▶ Assignment
Transcribe the records below. Leave every word as it is.

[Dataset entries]
___

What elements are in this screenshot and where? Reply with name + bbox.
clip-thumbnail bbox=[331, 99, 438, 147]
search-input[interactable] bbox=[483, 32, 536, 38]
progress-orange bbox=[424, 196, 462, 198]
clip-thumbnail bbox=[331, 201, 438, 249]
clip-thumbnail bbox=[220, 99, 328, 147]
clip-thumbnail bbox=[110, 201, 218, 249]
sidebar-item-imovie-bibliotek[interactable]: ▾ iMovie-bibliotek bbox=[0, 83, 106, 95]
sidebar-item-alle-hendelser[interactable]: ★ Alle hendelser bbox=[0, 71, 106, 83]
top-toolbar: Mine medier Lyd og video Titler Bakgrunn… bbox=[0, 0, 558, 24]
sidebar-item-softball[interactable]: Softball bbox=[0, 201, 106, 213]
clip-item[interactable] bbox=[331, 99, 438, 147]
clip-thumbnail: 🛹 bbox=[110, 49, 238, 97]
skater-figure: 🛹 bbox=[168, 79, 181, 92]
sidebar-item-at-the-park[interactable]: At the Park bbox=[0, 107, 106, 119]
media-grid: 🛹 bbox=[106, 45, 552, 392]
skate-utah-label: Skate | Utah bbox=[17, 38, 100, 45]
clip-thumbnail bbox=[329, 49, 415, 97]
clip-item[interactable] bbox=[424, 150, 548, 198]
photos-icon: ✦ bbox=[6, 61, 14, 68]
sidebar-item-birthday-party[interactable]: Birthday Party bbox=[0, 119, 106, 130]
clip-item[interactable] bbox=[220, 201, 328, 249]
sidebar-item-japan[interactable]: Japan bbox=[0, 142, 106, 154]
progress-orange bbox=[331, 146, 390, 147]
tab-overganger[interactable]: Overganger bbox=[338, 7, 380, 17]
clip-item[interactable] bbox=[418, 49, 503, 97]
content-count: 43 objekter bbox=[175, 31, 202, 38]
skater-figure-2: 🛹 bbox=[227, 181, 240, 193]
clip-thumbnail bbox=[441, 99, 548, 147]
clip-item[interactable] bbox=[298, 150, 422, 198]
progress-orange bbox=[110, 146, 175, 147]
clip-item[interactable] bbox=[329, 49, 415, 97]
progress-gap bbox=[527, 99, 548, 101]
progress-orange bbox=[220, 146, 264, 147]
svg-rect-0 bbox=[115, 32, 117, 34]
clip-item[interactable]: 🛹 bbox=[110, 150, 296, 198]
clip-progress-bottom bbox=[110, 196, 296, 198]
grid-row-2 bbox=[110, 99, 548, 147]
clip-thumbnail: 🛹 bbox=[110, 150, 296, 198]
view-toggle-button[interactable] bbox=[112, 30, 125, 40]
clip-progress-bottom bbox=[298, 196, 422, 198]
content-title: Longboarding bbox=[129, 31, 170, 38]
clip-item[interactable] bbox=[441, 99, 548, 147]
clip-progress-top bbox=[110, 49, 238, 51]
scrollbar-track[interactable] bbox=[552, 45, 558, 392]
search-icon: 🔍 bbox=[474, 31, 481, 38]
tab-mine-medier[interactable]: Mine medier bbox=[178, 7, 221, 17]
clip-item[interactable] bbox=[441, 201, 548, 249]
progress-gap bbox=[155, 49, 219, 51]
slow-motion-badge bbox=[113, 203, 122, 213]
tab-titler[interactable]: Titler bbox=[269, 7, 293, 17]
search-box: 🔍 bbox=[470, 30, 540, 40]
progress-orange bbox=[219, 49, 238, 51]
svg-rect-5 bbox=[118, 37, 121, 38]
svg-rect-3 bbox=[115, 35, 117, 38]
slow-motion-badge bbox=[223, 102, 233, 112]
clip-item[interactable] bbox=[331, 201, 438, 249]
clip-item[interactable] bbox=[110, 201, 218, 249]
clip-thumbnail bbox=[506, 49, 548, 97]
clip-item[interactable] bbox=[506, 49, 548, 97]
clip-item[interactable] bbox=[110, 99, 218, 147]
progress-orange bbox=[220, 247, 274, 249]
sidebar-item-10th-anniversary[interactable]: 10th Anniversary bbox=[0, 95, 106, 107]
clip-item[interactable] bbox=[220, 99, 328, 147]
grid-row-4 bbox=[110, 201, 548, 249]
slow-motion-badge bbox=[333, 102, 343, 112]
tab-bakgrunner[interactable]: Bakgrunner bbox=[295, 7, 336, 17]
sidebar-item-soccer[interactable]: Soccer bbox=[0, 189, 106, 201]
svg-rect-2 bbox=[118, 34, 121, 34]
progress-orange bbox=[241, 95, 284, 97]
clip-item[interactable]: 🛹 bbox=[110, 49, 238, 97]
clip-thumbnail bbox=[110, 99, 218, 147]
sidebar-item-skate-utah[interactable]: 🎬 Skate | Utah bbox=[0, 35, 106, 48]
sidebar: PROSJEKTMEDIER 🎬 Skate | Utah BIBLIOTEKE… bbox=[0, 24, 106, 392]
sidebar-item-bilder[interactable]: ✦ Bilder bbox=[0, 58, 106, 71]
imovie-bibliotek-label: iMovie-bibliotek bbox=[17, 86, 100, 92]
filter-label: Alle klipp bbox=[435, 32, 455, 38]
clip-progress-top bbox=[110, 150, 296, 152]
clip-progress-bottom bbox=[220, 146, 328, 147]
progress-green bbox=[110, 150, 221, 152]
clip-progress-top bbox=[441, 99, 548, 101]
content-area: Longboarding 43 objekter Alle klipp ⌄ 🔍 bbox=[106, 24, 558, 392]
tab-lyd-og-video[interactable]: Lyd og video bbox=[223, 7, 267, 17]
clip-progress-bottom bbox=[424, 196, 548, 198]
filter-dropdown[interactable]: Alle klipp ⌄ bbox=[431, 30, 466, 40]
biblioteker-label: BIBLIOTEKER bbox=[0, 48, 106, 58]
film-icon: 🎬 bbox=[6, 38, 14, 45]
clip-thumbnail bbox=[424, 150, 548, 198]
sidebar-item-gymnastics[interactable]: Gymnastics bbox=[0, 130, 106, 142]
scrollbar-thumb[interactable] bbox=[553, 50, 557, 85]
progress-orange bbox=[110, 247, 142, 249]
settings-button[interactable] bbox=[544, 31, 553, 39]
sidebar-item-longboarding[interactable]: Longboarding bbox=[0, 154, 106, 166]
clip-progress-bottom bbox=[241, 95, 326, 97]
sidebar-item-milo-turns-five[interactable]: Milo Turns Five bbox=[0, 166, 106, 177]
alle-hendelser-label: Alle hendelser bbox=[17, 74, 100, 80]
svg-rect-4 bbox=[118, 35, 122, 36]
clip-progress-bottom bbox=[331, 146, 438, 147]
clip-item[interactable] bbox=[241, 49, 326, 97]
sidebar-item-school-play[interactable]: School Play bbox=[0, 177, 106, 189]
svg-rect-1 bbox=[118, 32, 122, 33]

___

▶ Answer space
What elements are in this screenshot and where? Reply with name + bbox.
clip-thumbnail bbox=[331, 99, 438, 147]
search-input[interactable] bbox=[483, 32, 536, 38]
progress-orange bbox=[424, 196, 462, 198]
clip-thumbnail bbox=[331, 201, 438, 249]
clip-thumbnail bbox=[220, 99, 328, 147]
clip-thumbnail bbox=[110, 201, 218, 249]
sidebar-item-imovie-bibliotek[interactable]: ▾ iMovie-bibliotek bbox=[0, 83, 106, 95]
sidebar-item-alle-hendelser[interactable]: ★ Alle hendelser bbox=[0, 71, 106, 83]
top-toolbar: Mine medier Lyd og video Titler Bakgrunn… bbox=[0, 0, 558, 24]
sidebar-item-softball[interactable]: Softball bbox=[0, 201, 106, 213]
clip-item[interactable] bbox=[331, 99, 438, 147]
clip-thumbnail: 🛹 bbox=[110, 49, 238, 97]
skater-figure: 🛹 bbox=[168, 79, 181, 92]
sidebar-item-at-the-park[interactable]: At the Park bbox=[0, 107, 106, 119]
media-grid: 🛹 bbox=[106, 45, 552, 392]
skate-utah-label: Skate | Utah bbox=[17, 38, 100, 45]
clip-thumbnail bbox=[329, 49, 415, 97]
clip-item[interactable] bbox=[424, 150, 548, 198]
photos-icon: ✦ bbox=[6, 61, 14, 68]
sidebar-item-birthday-party[interactable]: Birthday Party bbox=[0, 119, 106, 130]
clip-item[interactable] bbox=[220, 201, 328, 249]
sidebar-item-japan[interactable]: Japan bbox=[0, 142, 106, 154]
progress-orange bbox=[331, 146, 390, 147]
tab-overganger[interactable]: Overganger bbox=[338, 7, 380, 17]
clip-item[interactable] bbox=[418, 49, 503, 97]
content-count: 43 objekter bbox=[175, 31, 202, 38]
skater-figure-2: 🛹 bbox=[227, 181, 240, 193]
clip-thumbnail bbox=[441, 99, 548, 147]
clip-item[interactable] bbox=[298, 150, 422, 198]
progress-orange bbox=[110, 146, 175, 147]
clip-item[interactable] bbox=[329, 49, 415, 97]
progress-gap bbox=[527, 99, 548, 101]
progress-orange bbox=[220, 146, 264, 147]
svg-rect-0 bbox=[115, 32, 117, 34]
clip-item[interactable]: 🛹 bbox=[110, 150, 296, 198]
clip-progress-bottom bbox=[110, 196, 296, 198]
grid-row-2 bbox=[110, 99, 548, 147]
clip-thumbnail: 🛹 bbox=[110, 150, 296, 198]
view-toggle-button[interactable] bbox=[112, 30, 125, 40]
clip-progress-bottom bbox=[298, 196, 422, 198]
content-title: Longboarding bbox=[129, 31, 170, 38]
clip-item[interactable] bbox=[441, 99, 548, 147]
clip-progress-top bbox=[110, 49, 238, 51]
scrollbar-track[interactable] bbox=[552, 45, 558, 392]
search-icon: 🔍 bbox=[474, 31, 481, 38]
tab-mine-medier[interactable]: Mine medier bbox=[178, 7, 221, 17]
clip-item[interactable] bbox=[441, 201, 548, 249]
progress-gap bbox=[155, 49, 219, 51]
slow-motion-badge bbox=[113, 203, 122, 213]
tab-titler[interactable]: Titler bbox=[269, 7, 293, 17]
search-box: 🔍 bbox=[470, 30, 540, 40]
progress-orange bbox=[219, 49, 238, 51]
svg-rect-5 bbox=[118, 37, 121, 38]
svg-rect-3 bbox=[115, 35, 117, 38]
slow-motion-badge bbox=[223, 102, 233, 112]
clip-item[interactable] bbox=[331, 201, 438, 249]
clip-item[interactable] bbox=[110, 201, 218, 249]
clip-thumbnail bbox=[506, 49, 548, 97]
clip-item[interactable] bbox=[506, 49, 548, 97]
clip-item[interactable] bbox=[110, 99, 218, 147]
progress-orange bbox=[220, 247, 274, 249]
sidebar-item-10th-anniversary[interactable]: 10th Anniversary bbox=[0, 95, 106, 107]
clip-item[interactable] bbox=[220, 99, 328, 147]
grid-row-4 bbox=[110, 201, 548, 249]
slow-motion-badge bbox=[333, 102, 343, 112]
tab-bakgrunner[interactable]: Bakgrunner bbox=[295, 7, 336, 17]
sidebar-item-soccer[interactable]: Soccer bbox=[0, 189, 106, 201]
svg-rect-2 bbox=[118, 34, 121, 34]
progress-orange bbox=[241, 95, 284, 97]
clip-item[interactable]: 🛹 bbox=[110, 49, 238, 97]
clip-thumbnail bbox=[110, 99, 218, 147]
sidebar-item-skate-utah[interactable]: 🎬 Skate | Utah bbox=[0, 35, 106, 48]
sidebar: PROSJEKTMEDIER 🎬 Skate | Utah BIBLIOTEKE… bbox=[0, 24, 106, 392]
sidebar-item-bilder[interactable]: ✦ Bilder bbox=[0, 58, 106, 71]
imovie-bibliotek-label: iMovie-bibliotek bbox=[17, 86, 100, 92]
filter-label: Alle klipp bbox=[435, 32, 455, 38]
clip-progress-top bbox=[110, 150, 296, 152]
clip-progress-bottom bbox=[220, 146, 328, 147]
progress-green bbox=[110, 150, 221, 152]
clip-progress-top bbox=[441, 99, 548, 101]
content-area: Longboarding 43 objekter Alle klipp ⌄ 🔍 bbox=[106, 24, 558, 392]
tab-lyd-og-video[interactable]: Lyd og video bbox=[223, 7, 267, 17]
clip-progress-bottom bbox=[424, 196, 548, 198]
filter-dropdown[interactable]: Alle klipp ⌄ bbox=[431, 30, 466, 40]
biblioteker-label: BIBLIOTEKER bbox=[0, 48, 106, 58]
film-icon: 🎬 bbox=[6, 38, 14, 45]
clip-thumbnail bbox=[424, 150, 548, 198]
sidebar-item-gymnastics[interactable]: Gymnastics bbox=[0, 130, 106, 142]
scrollbar-thumb[interactable] bbox=[553, 50, 557, 85]
progress-orange bbox=[110, 247, 142, 249]
settings-button[interactable] bbox=[544, 31, 553, 39]
sidebar-item-longboarding[interactable]: Longboarding bbox=[0, 154, 106, 166]
clip-progress-bottom bbox=[241, 95, 326, 97]
sidebar-item-milo-turns-five[interactable]: Milo Turns Five bbox=[0, 166, 106, 177]
alle-hendelser-label: Alle hendelser bbox=[17, 74, 100, 80]
svg-rect-4 bbox=[118, 35, 122, 36]
clip-progress-bottom bbox=[331, 146, 438, 147]
clip-item[interactable] bbox=[241, 49, 326, 97]
sidebar-item-school-play[interactable]: School Play bbox=[0, 177, 106, 189]
svg-rect-1 bbox=[118, 32, 122, 33]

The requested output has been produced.